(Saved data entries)
────────────────────

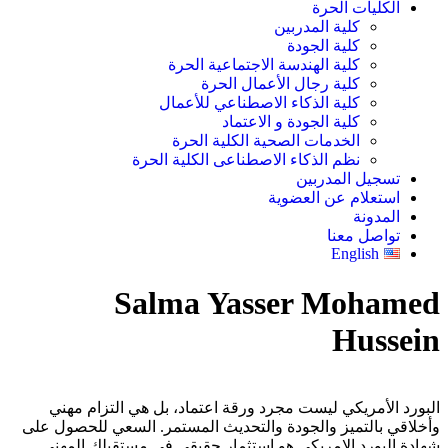
الكليات الحرة
كلية المدربين
كلية الجودة
كلية الهندسة الاجتماعية الحرة
كلية رجال الأعمال الحرة
كلية الذكاء الاصطناعي للأعمال
كلية الجودة و الاعتماد
الخدمات الصحية الكلية الحرة
نظم الذكاء الاصطناعى الكلية الحرة
تسجيل المدربين
استعلام عن العضوية
المدونة
تواصل معنا
English
Salma Yasser Mohamed
Hussein
البورد الأمريكي ليست مجرد ورقة اعتماد، بل هي التزام مهني
وأخلاقي بالتميز والجودة والتحديث المستمر. السعي للحصول على
شهادة البورد الامريكى هو استثمار حقيقي في مستقبلك المهني.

────────────────────

The lines above starting at the one that contains "كلية رجال الأعمال الحرة" and ending at the one that contains "البورد الأمريكي ليست" must be transcribed exactly, and no other lines may appear.

كلية رجال الأعمال الحرة
كلية الذكاء الاصطناعي للأعمال
كلية الجودة و الاعتماد
الخدمات الصحية الكلية الحرة
نظم الذكاء الاصطناعى الكلية الحرة
تسجيل المدربين
استعلام عن العضوية
المدونة
تواصل معنا
English
Salma Yasser Mohamed
Hussein
البورد الأمريكي ليست مجرد ورقة اعتماد، بل هي التزام مهني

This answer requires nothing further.